• The data:
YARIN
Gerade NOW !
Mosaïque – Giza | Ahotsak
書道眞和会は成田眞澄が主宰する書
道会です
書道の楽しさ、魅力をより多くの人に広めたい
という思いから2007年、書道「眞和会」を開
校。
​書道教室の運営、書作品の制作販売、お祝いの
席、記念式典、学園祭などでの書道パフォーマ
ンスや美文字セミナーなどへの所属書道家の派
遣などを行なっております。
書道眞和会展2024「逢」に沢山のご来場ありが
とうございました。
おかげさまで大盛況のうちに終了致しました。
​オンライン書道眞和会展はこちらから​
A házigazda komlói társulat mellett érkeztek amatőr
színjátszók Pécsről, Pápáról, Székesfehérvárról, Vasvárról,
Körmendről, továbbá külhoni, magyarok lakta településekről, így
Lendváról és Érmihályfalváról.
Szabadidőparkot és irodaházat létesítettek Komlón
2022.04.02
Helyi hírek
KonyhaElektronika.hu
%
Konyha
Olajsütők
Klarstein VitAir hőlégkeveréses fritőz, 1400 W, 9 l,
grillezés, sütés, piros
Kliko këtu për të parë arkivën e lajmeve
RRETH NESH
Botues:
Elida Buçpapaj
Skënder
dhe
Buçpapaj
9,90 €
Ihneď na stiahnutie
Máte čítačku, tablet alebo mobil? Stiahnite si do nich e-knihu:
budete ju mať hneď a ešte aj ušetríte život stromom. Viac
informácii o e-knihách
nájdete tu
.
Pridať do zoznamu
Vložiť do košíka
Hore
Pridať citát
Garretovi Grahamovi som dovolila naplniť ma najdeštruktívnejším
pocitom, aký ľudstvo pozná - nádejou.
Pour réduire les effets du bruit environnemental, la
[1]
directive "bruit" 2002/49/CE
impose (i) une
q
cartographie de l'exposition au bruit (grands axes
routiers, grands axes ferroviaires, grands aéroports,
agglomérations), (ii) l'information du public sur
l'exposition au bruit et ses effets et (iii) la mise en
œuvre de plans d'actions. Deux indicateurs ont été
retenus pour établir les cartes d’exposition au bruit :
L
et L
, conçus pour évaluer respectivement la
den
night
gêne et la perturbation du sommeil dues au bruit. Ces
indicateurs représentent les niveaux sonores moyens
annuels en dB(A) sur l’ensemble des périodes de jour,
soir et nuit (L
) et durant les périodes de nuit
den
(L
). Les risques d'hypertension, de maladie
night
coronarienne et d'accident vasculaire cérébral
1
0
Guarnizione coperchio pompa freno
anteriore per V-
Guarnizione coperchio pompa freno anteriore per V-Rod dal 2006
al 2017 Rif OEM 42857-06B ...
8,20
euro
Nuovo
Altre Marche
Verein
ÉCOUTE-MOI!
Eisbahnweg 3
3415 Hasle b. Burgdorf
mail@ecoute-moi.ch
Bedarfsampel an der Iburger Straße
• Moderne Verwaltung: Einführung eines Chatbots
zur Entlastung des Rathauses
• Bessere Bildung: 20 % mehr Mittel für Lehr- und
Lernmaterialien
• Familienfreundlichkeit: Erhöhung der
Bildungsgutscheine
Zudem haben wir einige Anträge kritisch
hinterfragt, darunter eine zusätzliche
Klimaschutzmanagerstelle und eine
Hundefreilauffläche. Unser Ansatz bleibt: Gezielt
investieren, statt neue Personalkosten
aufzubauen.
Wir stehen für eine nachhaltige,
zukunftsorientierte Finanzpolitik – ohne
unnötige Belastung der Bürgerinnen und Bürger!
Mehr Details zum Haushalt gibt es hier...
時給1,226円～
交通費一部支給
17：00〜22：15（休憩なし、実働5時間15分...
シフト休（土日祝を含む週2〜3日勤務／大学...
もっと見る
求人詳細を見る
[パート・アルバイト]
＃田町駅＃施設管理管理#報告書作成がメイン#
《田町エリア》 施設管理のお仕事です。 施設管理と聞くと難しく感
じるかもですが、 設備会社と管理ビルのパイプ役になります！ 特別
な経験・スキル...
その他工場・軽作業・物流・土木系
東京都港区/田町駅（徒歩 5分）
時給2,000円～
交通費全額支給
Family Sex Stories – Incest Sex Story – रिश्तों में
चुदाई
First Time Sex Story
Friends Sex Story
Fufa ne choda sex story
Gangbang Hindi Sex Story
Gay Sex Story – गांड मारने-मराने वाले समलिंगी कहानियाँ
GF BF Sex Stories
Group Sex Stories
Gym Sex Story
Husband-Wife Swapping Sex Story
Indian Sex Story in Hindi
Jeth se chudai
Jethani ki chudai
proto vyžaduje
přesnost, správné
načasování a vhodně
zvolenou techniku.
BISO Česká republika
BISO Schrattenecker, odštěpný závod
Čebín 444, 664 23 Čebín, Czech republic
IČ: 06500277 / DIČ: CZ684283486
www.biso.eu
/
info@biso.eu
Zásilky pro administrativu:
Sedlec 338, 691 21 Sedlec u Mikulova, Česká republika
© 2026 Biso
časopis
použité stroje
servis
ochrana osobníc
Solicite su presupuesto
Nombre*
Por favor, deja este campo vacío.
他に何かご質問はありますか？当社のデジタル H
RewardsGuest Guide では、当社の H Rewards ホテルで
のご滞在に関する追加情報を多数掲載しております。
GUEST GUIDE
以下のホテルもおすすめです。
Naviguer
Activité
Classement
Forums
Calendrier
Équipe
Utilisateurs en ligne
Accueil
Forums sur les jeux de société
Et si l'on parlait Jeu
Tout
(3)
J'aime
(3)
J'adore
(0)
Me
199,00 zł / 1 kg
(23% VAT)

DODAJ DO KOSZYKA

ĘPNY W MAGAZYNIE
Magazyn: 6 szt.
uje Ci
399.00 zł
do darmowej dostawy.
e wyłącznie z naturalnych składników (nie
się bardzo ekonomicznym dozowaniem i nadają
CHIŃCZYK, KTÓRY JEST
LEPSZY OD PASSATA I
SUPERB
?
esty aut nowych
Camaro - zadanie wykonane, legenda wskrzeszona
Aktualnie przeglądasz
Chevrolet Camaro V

• Required work: Quote each line of the listing above exactly.

• Response to the exercise:
YARIN
Gerade NOW !
Mosaïque – Giza | Ahotsak
書道眞和会は成田眞澄が主宰する書
道会です
書道の楽しさ、魅力をより多くの人に広めたい
という思いから2007年、書道「眞和会」を開
校。
​書道教室の運営、書作品の制作販売、お祝いの
席、記念式典、学園祭などでの書道パフォーマ
ンスや美文字セミナーなどへの所属書道家の派
遣などを行なっております。
書道眞和会展2024「逢」に沢山のご来場ありが
とうございました。
おかげさまで大盛況のうちに終了致しました。
​オンライン書道眞和会展はこちらから​
A házigazda komlói társulat mellett érkeztek amatőr
színjátszók Pécsről, Pápáról, Székesfehérvárról, Vasvárról,
Körmendről, továbbá külhoni, magyarok lakta településekről, így
Lendváról és Érmihályfalváról.
Szabadidőparkot és irodaházat létesítettek Komlón
2022.04.02
Helyi hírek
KonyhaElektronika.hu
%
Konyha
Olajsütők
Klarstein VitAir hőlégkeveréses fritőz, 1400 W, 9 l,
grillezés, sütés, piros
Kliko këtu për të parë arkivën e lajmeve
RRETH NESH
Botues:
Elida Buçpapaj
Skënder
dhe
Buçpapaj
9,90 €
Ihneď na stiahnutie
Máte čítačku, tablet alebo mobil? Stiahnite si do nich e-knihu:
budete ju mať hneď a ešte aj ušetríte život stromom. Viac
informácii o e-knihách
nájdete tu
.
Pridať do zoznamu
Vložiť do košíka
Hore
Pridať citát
Garretovi Grahamovi som dovolila naplniť ma najdeštruktívnejším
pocitom, aký ľudstvo pozná - nádejou.
Pour réduire les effets du bruit environnemental, la
[1]
directive "bruit" 2002/49/CE
impose (i) une
q
cartographie de l'exposition au bruit (grands axes
routiers, grands axes ferroviaires, grands aéroports,
agglomérations), (ii) l'information du public sur
l'exposition au bruit et ses effets et (iii) la mise en
œuvre de plans d'actions. Deux indicateurs ont été
retenus pour établir les cartes d’exposition au bruit :
L
et L
, conçus pour évaluer respectivement la
den
night
gêne et la perturbation du sommeil dues au bruit. Ces
indicateurs représentent les niveaux sonores moyens
annuels en dB(A) sur l’ensemble des périodes de jour,
soir et nuit (L
) et durant les périodes de nuit
den
(L
). Les risques d'hypertension, de maladie
night
coronarienne et d'accident vasculaire cérébral
1
0
Guarnizione coperchio pompa freno
anteriore per V-
Guarnizione coperchio pompa freno anteriore per V-Rod dal 2006
al 2017 Rif OEM 42857-06B ...
8,20
euro
Nuovo
Altre Marche
Verein
ÉCOUTE-MOI!
Eisbahnweg 3
3415 Hasle b. Burgdorf
mail@ecoute-moi.ch
Bedarfsampel an der Iburger Straße
• Moderne Verwaltung: Einführung eines Chatbots
zur Entlastung des Rathauses
• Bessere Bildung: 20 % mehr Mittel für Lehr- und
Lernmaterialien
• Familienfreundlichkeit: Erhöhung der
Bildungsgutscheine
Zudem haben wir einige Anträge kritisch
hinterfragt, darunter eine zusätzliche
Klimaschutzmanagerstelle und eine
Hundefreilauffläche. Unser Ansatz bleibt: Gezielt
investieren, statt neue Personalkosten
aufzubauen.
Wir stehen für eine nachhaltige,
zukunftsorientierte Finanzpolitik – ohne
unnötige Belastung der Bürgerinnen und Bürger!
Mehr Details zum Haushalt gibt es hier...
時給1,226円～
交通費一部支給
17：00〜22：15（休憩なし、実働5時間15分...
シフト休（土日祝を含む週2〜3日勤務／大学...
もっと見る
求人詳細を見る
[パート・アルバイト]
＃田町駅＃施設管理管理#報告書作成がメイン#
《田町エリア》 施設管理のお仕事です。 施設管理と聞くと難しく感
じるかもですが、 設備会社と管理ビルのパイプ役になります！ 特別
な経験・スキル...
その他工場・軽作業・物流・土木系
東京都港区/田町駅（徒歩 5分）
時給2,000円～
交通費全額支給
Family Sex Stories – Incest Sex Story – रिश्तों में
चुदाई
First Time Sex Story
Friends Sex Story
Fufa ne choda sex story
Gangbang Hindi Sex Story
Gay Sex Story – गांड मारने-मराने वाले समलिंगी कहानियाँ
GF BF Sex Stories
Group Sex Stories
Gym Sex Story
Husband-Wife Swapping Sex Story
Indian Sex Story in Hindi
Jeth se chudai
Jethani ki chudai
proto vyžaduje
přesnost, správné
načasování a vhodně
zvolenou techniku.
BISO Česká republika
BISO Schrattenecker, odštěpný závod
Čebín 444, 664 23 Čebín, Czech republic
IČ: 06500277 / DIČ: CZ684283486
www.biso.eu
/
info@biso.eu
Zásilky pro administrativu:
Sedlec 338, 691 21 Sedlec u Mikulova, Česká republika
© 2026 Biso
časopis
použité stroje
servis
ochrana osobníc
Solicite su presupuesto
Nombre*
Por favor, deja este campo vacío.
他に何かご質問はありますか？当社のデジタル H
RewardsGuest Guide では、当社の H Rewards ホテルで
のご滞在に関する追加情報を多数掲載しております。
GUEST GUIDE
以下のホテルもおすすめです。
Naviguer
Activité
Classement
Forums
Calendrier
Équipe
Utilisateurs en ligne
Accueil
Forums sur les jeux de société
Et si l'on parlait Jeu
Tout
(3)
J'aime
(3)
J'adore
(0)
Me
199,00 zł / 1 kg
(23% VAT)

DODAJ DO KOSZYKA

ĘPNY W MAGAZYNIE
Magazyn: 6 szt.
uje Ci
399.00 zł
do darmowej dostawy.
e wyłącznie z naturalnych składników (nie
się bardzo ekonomicznym dozowaniem i nadają
CHIŃCZYK, KTÓRY JEST
LEPSZY OD PASSATA I
SUPERB
?
esty aut nowych
Camaro - zadanie wykonane, legenda wskrzeszona
Aktualnie przeglądasz
Chevrolet Camaro V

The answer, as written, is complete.